Now that you are finished with college and have a decent job and making money you will have more money to work with. The best way to make money for yourself and also to pay off your loans is the following.

Say your loan is for $20,000 and your monthly payment is $202.00. You have a choice as how to pay it off. You decide that you can afford $100 extra to use towards the loan. How should you use that $100?

Pay the minimum amount on your school loan. Then take the extra $100 and invest it. Now if you do this simple plan for the full life of your loan you will have been able to use it as a tax deduction and by the end of the 10-year period your investment has now grown to $21,700.

Now let’s reverse this plan and put the extra $100 as an extra payment towards your loan. You decide to pay your school loan off as quickly as possible. You are able to do this just over six years. Now you take the $202 (the regular payment) plus the $100 and start to invest that full amount. In 10 years after graduation your investment would be $16,728.

This is where you need to study to learn to use your own money to work for you to help you in the long run, providing you with debt relief.

How To Use Student Loans To Pay Off Credit Cards

Is it possible to use my student loan money to pay off my credit cards?

Yes, it certainly is. However, remember first why you put in for the student loan in the first place. The student loan is foremost for your education and your future and that is why it is loaned to you.

The money you receive from your student loan can be stretched in many ways and the extra can therefore be used for your credit cards.
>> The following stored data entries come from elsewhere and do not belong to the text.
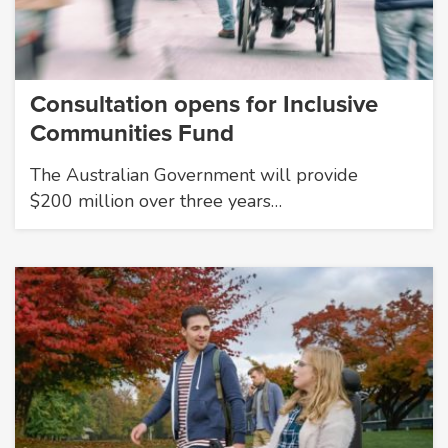
Consultation opens for Inclusive
Communities Fund
The Australian Government will provide
$200 million over three years…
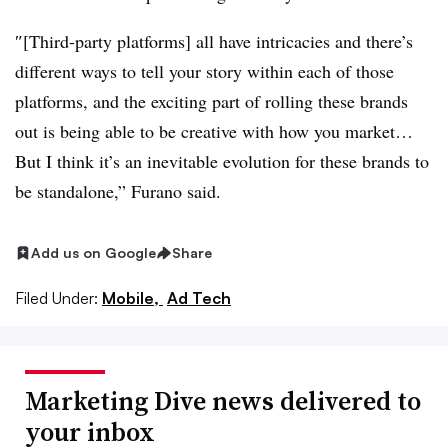
″[Third-party platforms] all have intricacies and there’s
different ways to tell your story within each of those
platforms, and the exciting part of rolling these brands
out is being able to be creative with how you market…
But I think it’s an inevitable evolution for these brands to
be standalone,” Furano said.
Add us on Google
Share
Filed Under:
Mobile,
Ad Tech
Marketing Dive news delivered to
your inbox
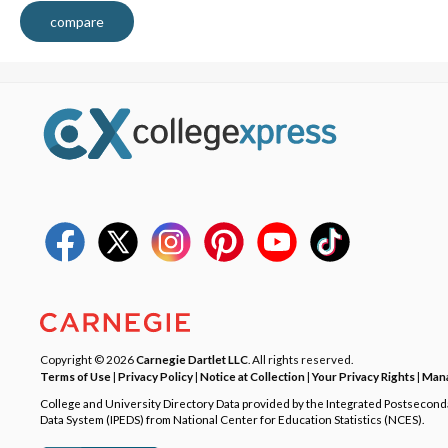
compare
Copyright © 2026
Carnegie Dartlet LLC
. All rights reserved.
Terms of Use
|
Privacy Policy
|
Notice at Collection
|
Your Privacy Rights
|
Mana
College and University Directory Data provided by the Integrated Postsecon
Data System (IPEDS) from National Center for Education Statistics (NCES).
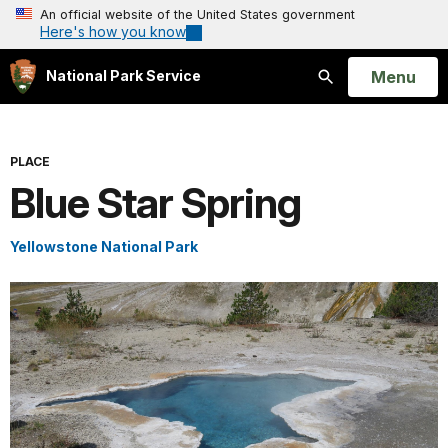
An official website of the United States government
Here's how you know
Open
Menu
National Park Service
Search
PLACE
Blue Star Spring
Yellowstone National Park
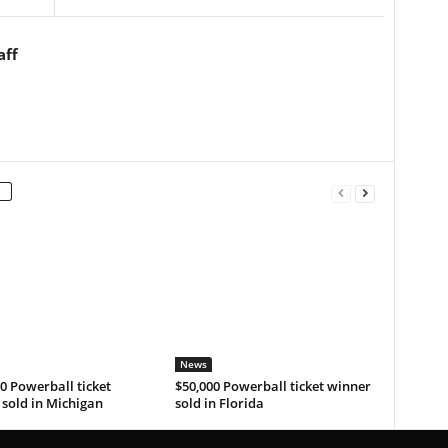
aff
News
0 Powerball ticket
$50,000 Powerball ticket winner
sold in Michigan
sold in Florida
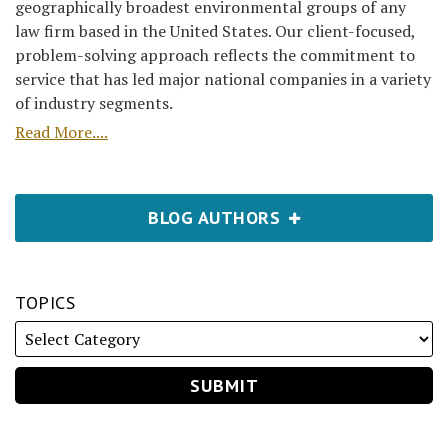
geographically broadest environmental groups of any
law firm based in the United States. Our client-focused,
problem-solving approach reflects the commitment to
service that has led major national companies in a variety
of industry segments.
Read More....
BLOG AUTHORS
TOPICS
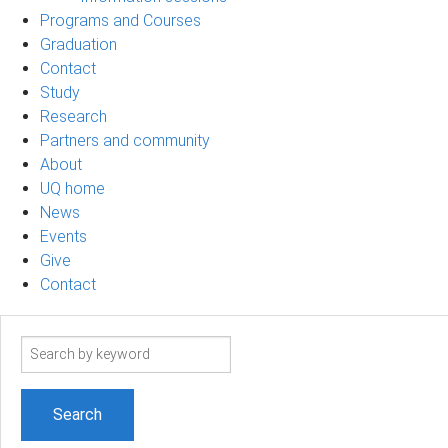
Programs and Courses
Graduation
Contact
Study
Research
Partners and community
About
UQ home
News
Events
Give
Contact
Search
term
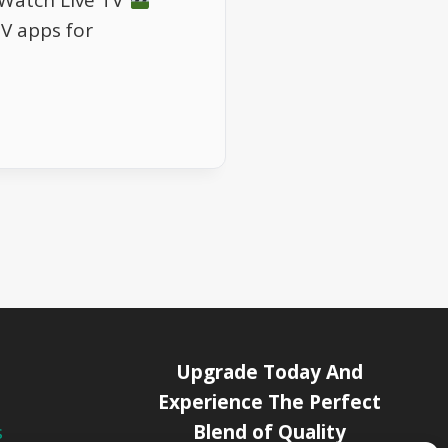
 Watch Live TV
TV apps for
Upgrade Today And
Experience The Perfect
Blend of Quality
s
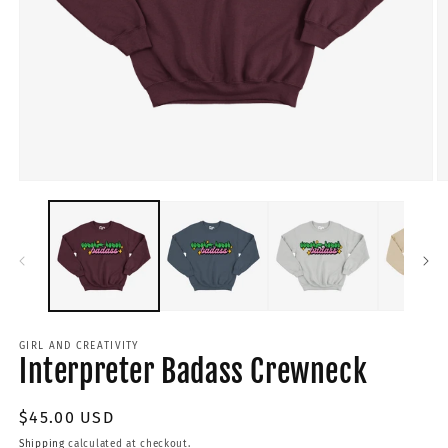
GIRL AND CREATIVITY
Interpreter Badass Crewneck
Regular
$45.00 USD
price
Shipping
calculated at checkout.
In fact, I believe that is the first place the money should go if there is any extra. If you have more than one credit card, consolidate them to the one with the lowest interest rate.

While you are in college is the time to live as frugal as possible, since you only have yourself to take care of usually. The rewards will be there if you do.

If possible, a part-time job during the school year would be great but even better, a good job or even two jobs during the summer would be the best. That way you could study and even have a life during the school year.

Hopefully, after purchasing everything needed for school you were able to put down a hefty payment on the ‘one’ credit card payment you now have from the money left from your school loan.

Your first year at school will most likely be the most expensive not knowing really what all is needed. After that you will be able how and where to purchase used books and other items.

Also, when you receive your financial aid student loan refund check, put a large chunk from this check down on the amount due on your credit card. There will be many ideas that come into your mind for that refund, but two months from then you will be glad for your choice.

Keeping with the subject of using your student loan to pay down or off your credit card. Yep, you are down to one now. You still have to live some how and that means you need a cash flow in order to do this.

To do this it is important to work hard during the summer, live prudently and therefore you will have excess money from your student loan/loans that can go directly to your credit card bill. The loan money is yours to be used as you desire.

Most likely you will not be able to pay off you credit card in one year but by four years you should. Try to make double or additional payments whenever possible. And always make your payment on time for good credit.

It is definitely smart to utilize the money offered to you in the student loan at a lower interest rate usually at 5% or less to your advantage to get your credit card paid off which usually carries an APR of 15% to 19%.
A loan is a loan and they all have to be paid back one-way of another. By paying off the higher interest rate ones the process will go much faster and make your life a lot happier in the long run.